**EXERCISE DIRECTIONS**.
Across the records below, count every line that contains the string "rapidmail", then report the count alone.

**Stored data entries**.
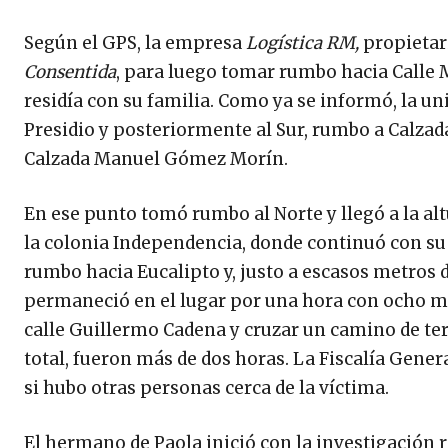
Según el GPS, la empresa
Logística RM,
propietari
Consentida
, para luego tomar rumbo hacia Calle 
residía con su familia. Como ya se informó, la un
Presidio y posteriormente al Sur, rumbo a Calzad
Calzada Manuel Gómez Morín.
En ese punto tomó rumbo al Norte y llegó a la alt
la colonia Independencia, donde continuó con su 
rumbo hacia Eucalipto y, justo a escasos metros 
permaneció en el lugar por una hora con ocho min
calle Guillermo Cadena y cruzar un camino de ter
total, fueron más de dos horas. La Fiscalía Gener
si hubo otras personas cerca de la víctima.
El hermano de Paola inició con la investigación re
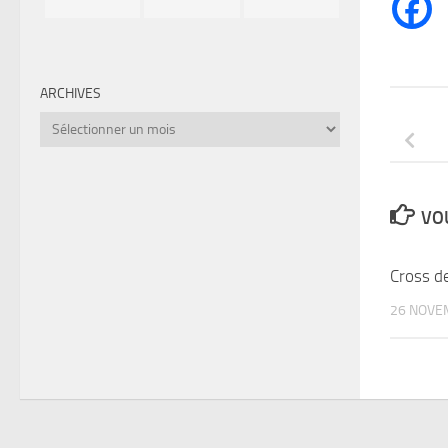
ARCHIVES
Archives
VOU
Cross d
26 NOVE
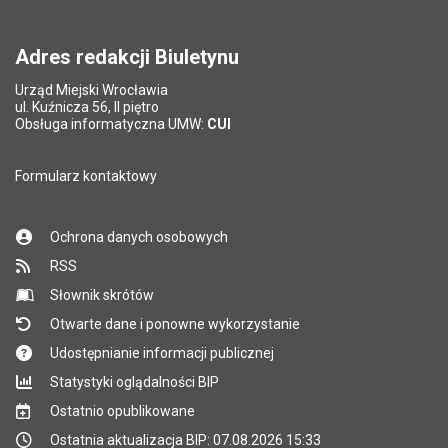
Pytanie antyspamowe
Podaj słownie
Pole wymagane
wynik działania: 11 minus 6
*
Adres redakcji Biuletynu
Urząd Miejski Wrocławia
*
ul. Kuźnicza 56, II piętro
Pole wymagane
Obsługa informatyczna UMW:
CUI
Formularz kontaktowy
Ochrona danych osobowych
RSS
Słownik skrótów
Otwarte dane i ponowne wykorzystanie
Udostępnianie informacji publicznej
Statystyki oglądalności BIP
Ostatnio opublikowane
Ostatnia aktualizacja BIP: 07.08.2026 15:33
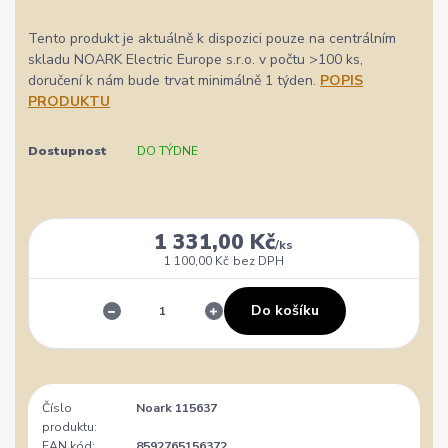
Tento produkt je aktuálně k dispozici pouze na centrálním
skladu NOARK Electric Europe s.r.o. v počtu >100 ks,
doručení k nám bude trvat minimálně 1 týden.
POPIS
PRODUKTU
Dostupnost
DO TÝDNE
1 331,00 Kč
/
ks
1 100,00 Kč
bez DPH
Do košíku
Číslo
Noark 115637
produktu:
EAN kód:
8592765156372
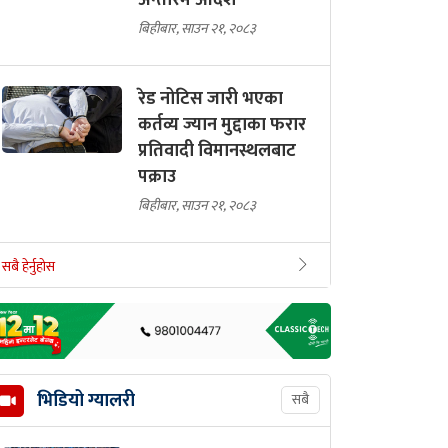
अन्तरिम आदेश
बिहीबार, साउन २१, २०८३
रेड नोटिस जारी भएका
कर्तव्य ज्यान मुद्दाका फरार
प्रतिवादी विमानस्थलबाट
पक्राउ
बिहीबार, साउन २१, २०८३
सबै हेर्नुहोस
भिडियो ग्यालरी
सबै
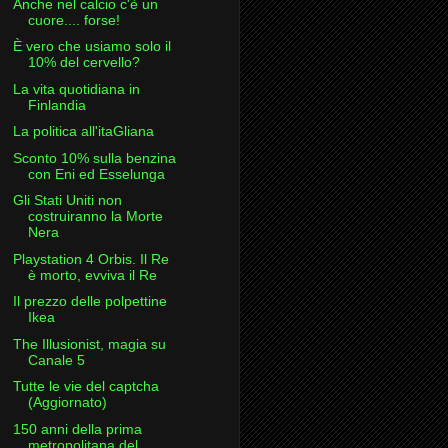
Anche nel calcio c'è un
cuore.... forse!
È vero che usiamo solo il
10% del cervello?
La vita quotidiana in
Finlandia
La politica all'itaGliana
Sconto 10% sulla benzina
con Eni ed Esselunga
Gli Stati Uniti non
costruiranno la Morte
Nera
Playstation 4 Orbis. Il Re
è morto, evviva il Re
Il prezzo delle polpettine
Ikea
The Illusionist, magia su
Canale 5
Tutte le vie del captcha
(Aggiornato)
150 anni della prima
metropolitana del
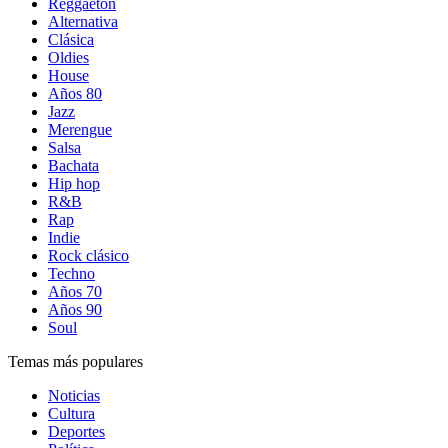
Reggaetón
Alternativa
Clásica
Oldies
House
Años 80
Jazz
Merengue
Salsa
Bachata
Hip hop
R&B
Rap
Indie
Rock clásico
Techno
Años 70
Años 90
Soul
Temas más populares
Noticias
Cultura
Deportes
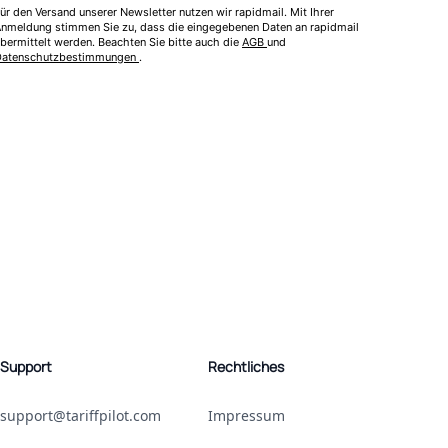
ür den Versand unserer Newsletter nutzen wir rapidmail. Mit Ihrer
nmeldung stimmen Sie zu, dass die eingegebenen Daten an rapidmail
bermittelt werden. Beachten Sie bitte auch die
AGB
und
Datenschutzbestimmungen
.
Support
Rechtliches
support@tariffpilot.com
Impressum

**FINAL ANSWER**.
2